British Army general

Lieutenant General Sir Simon Vincent Mayall, (born 7 March 1956) is a retired British Army officer and a Middle East Adviser at the Ministry of Defence.

==Early life==
Mayall was educated at St George's College, Weybridge, Balliol College, Oxford (Bachelor of Arts in Modern History, 1979) and King's College London (Master of Arts in International Relations).

==Military career==
Mayall was commissioned into the 15th/19th The King's Royal Hussars in 1979. From 1985 to 1988 he was seconded to the Sultan of Oman's Land Forces. He was operations officer for the 1st Armoured Division in the Gulf War. After that he completed a Defence Fellowship at St Antony's College, Oxford studying Turkish security policy. He then became Commanding Officer of 1st The Queen's Dragoon Guards in 1997, in which capacity he was deployed to the British Army Training Unit Suffield and to Northern Ireland.

In 2001 Mayall became Commander of 1st Mechanised Brigade, which was subsequently deployed to Kosovo.
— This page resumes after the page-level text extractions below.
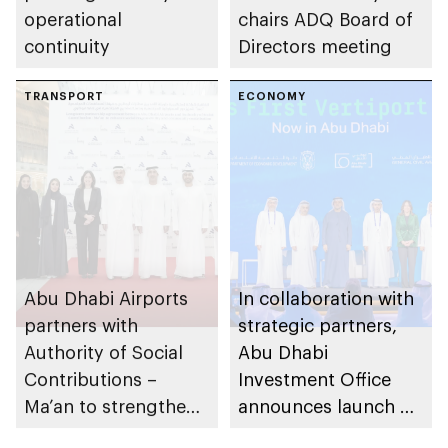
operational
chairs ADQ Board of
continuity
Directors meeting
TRANSPORT
ECONOMY
Abu Dhabi Airports
In collaboration with
partners with
strategic partners,
Authority of Social
Abu Dhabi
Contributions –
Investment Office
Ma’an to strengthen
announces launch of
social impact in
vertiport network to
He received the Queen's Commendation for Valuable Service in recognition of his "distinguished services" on the deployment. Mayall was the Deputy Commanding General of the Multi-National Corps – Iraq in late 2006 and early 2007, for which he was awarded an Officer of the Legion of Merit by the United States. He was appointed Assistant Chief of the General Staff in January 2007 and, in 2009, became Deputy Chief of the Defence Staff (Operations). He was appointed a Companion of the Order of the Bath in the 2010 New Year Honours, and made Defence Senior Advisor Middle East at the Ministry of Defence in May 2011. He was replaced in that role by Lieutenant General Tom Beckett in late 2014, having been appointed a Knight Commander of the Order of the British Empire in the 2014 Birthday Honours.

==Post-retirement==
In 2015, Mayall retired from military service and joined Greenhill & Co., an investment bank, as a senior advisor. On 25 February 2015, he was appointed Lieutenant of the Tower of London. He retired from that post on 20 August 2021.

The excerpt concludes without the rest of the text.